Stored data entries
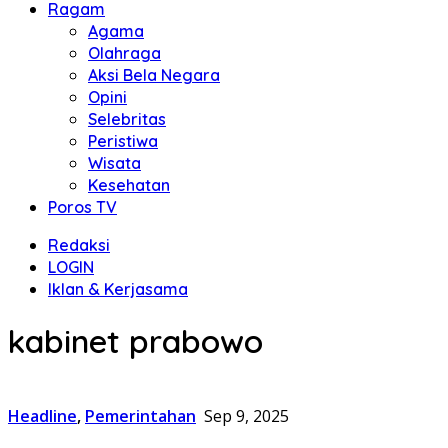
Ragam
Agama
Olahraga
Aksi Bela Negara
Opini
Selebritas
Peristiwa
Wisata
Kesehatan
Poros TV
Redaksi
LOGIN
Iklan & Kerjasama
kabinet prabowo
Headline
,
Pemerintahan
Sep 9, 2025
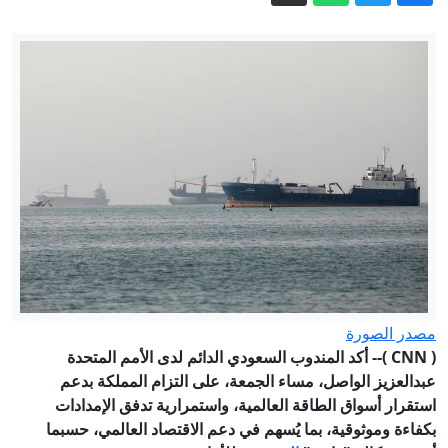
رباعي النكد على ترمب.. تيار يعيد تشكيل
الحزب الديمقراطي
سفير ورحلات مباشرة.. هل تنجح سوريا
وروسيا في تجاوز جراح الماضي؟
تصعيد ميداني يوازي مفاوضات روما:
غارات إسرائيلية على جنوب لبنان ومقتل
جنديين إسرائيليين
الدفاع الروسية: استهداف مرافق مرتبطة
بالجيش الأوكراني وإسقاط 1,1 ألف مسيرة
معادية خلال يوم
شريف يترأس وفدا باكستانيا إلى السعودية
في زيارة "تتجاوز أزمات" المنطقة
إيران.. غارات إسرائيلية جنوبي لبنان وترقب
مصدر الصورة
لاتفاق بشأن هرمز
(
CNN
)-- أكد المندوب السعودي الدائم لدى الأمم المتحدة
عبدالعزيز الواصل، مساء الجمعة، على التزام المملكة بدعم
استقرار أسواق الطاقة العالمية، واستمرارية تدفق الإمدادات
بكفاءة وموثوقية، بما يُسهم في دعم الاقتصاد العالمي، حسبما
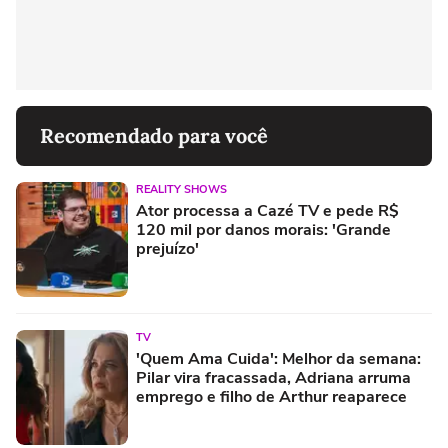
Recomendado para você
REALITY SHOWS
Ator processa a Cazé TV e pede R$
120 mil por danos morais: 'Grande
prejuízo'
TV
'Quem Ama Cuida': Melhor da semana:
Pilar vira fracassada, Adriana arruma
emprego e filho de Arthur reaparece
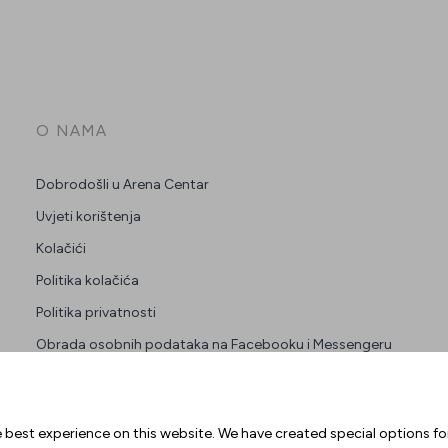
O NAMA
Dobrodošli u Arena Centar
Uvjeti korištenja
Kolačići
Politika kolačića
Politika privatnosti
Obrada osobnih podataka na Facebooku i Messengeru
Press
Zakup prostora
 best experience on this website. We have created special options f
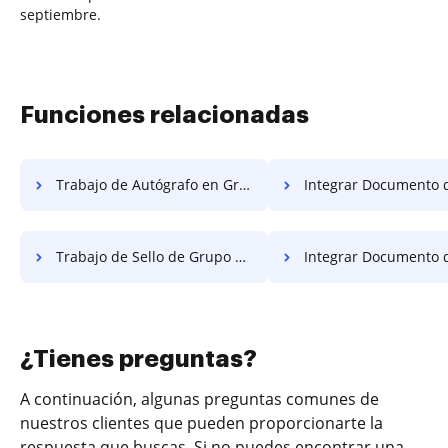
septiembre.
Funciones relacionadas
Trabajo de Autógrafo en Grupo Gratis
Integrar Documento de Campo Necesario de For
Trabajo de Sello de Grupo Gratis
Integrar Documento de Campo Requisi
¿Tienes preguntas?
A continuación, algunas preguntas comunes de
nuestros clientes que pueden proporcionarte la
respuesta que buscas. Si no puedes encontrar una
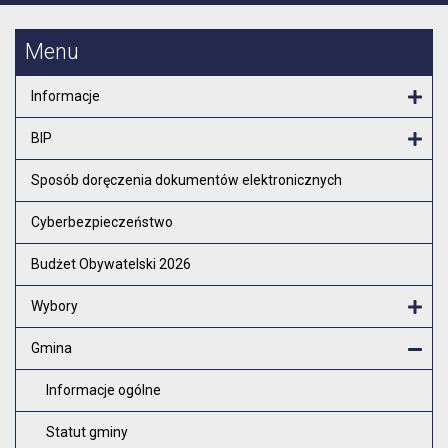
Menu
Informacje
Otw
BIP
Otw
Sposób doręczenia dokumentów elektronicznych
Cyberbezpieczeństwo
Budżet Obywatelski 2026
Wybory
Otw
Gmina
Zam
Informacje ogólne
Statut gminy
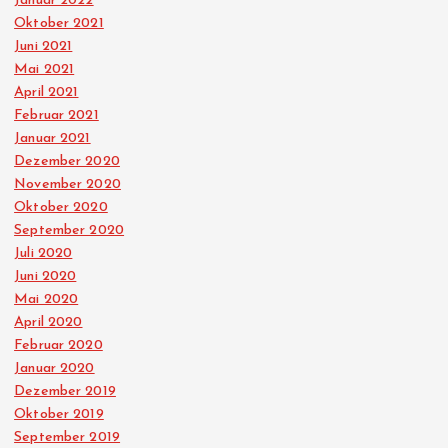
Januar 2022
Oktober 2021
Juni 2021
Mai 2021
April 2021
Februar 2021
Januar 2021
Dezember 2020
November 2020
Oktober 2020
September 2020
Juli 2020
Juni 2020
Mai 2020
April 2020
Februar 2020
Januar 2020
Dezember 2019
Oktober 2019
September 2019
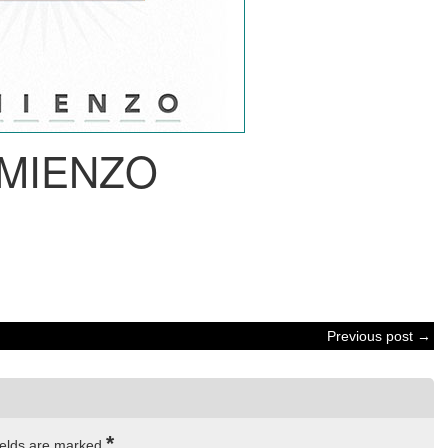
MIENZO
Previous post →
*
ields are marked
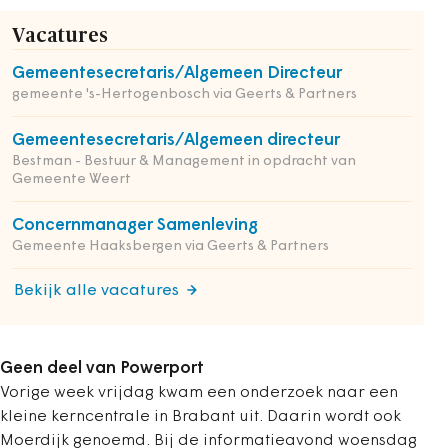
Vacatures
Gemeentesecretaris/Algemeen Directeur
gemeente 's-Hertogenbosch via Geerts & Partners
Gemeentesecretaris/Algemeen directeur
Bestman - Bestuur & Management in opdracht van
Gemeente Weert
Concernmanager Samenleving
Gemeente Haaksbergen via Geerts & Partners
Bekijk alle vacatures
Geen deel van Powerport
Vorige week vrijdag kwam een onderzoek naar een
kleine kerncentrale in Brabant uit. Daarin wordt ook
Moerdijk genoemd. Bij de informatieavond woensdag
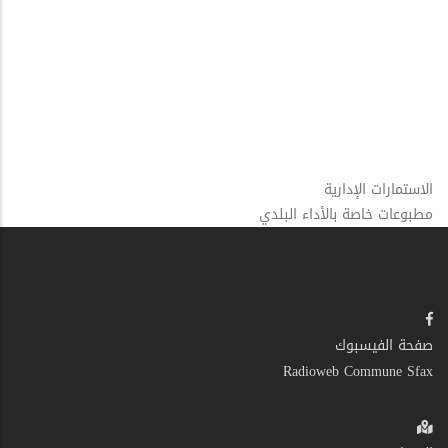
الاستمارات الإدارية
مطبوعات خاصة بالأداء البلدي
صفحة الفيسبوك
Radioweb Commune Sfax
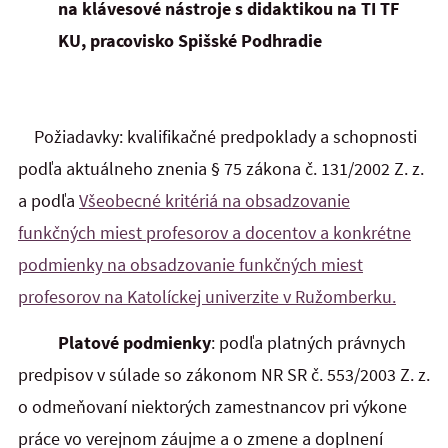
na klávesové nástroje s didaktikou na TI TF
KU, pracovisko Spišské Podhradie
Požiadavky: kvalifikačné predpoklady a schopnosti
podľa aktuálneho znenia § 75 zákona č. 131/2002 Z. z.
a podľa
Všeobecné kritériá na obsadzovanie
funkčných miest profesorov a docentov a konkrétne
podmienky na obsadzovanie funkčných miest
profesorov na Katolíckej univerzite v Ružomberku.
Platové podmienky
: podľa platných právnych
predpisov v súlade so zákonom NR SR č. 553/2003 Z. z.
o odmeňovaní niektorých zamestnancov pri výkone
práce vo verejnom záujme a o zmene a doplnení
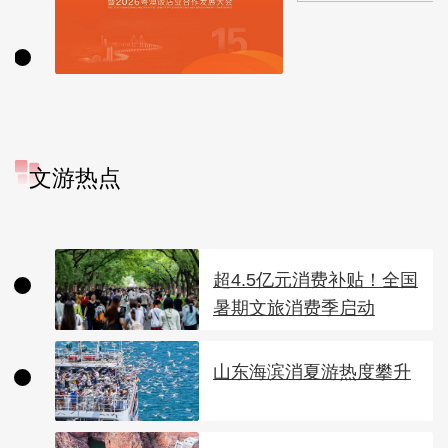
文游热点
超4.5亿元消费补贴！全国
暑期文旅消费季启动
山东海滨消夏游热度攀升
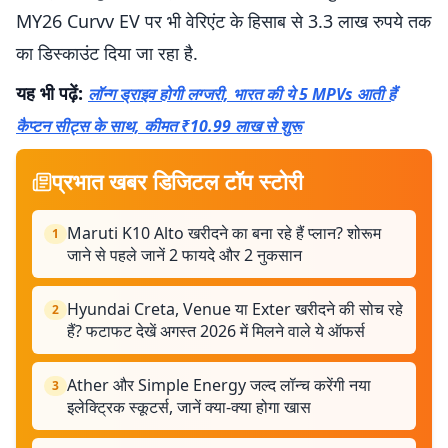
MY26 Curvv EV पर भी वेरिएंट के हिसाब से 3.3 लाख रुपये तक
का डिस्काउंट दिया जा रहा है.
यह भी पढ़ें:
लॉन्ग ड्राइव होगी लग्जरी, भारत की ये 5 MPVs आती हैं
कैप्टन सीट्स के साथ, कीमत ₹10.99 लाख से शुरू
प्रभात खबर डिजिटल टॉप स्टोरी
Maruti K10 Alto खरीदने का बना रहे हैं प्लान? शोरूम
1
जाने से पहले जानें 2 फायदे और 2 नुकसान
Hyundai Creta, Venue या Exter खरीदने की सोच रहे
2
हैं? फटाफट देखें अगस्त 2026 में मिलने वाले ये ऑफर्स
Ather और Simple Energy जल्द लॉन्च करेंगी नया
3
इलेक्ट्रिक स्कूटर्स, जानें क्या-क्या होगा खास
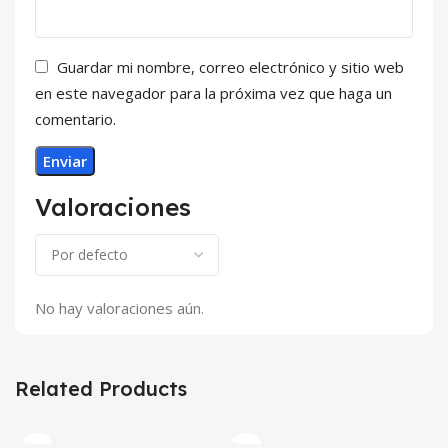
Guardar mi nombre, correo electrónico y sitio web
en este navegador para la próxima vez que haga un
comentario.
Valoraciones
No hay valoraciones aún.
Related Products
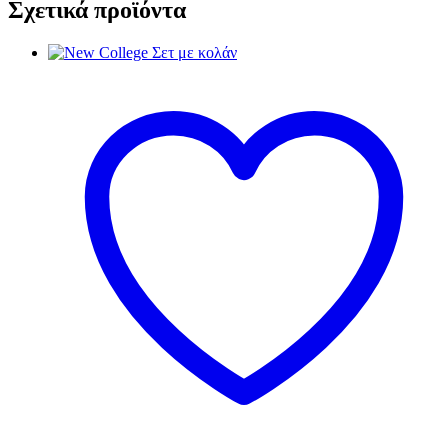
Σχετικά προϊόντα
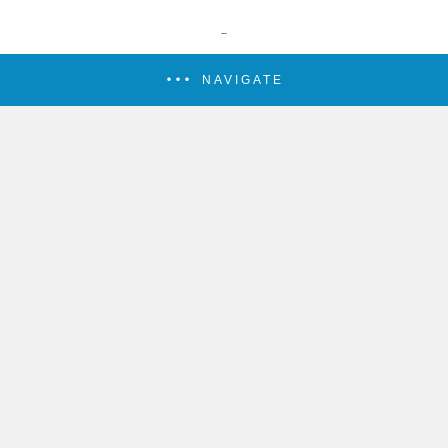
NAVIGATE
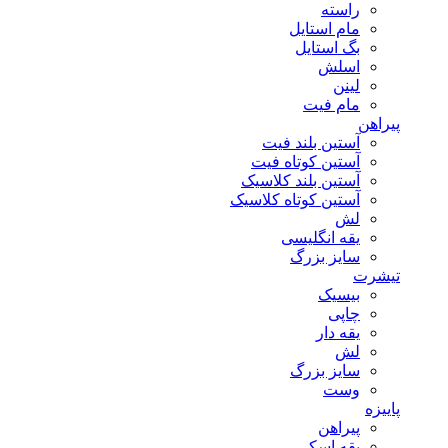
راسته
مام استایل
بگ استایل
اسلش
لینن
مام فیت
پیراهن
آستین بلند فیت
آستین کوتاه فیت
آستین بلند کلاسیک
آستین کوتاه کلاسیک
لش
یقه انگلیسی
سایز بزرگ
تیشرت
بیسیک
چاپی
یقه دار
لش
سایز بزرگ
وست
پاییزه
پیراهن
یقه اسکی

■ WHAT YOU HAVE TO DO
Each line of the data that has the string "Oktober" should be returned.

■ ANSWER TO THE PROBLEM
Oktober 2021
Oktober 2020
Oktober 2019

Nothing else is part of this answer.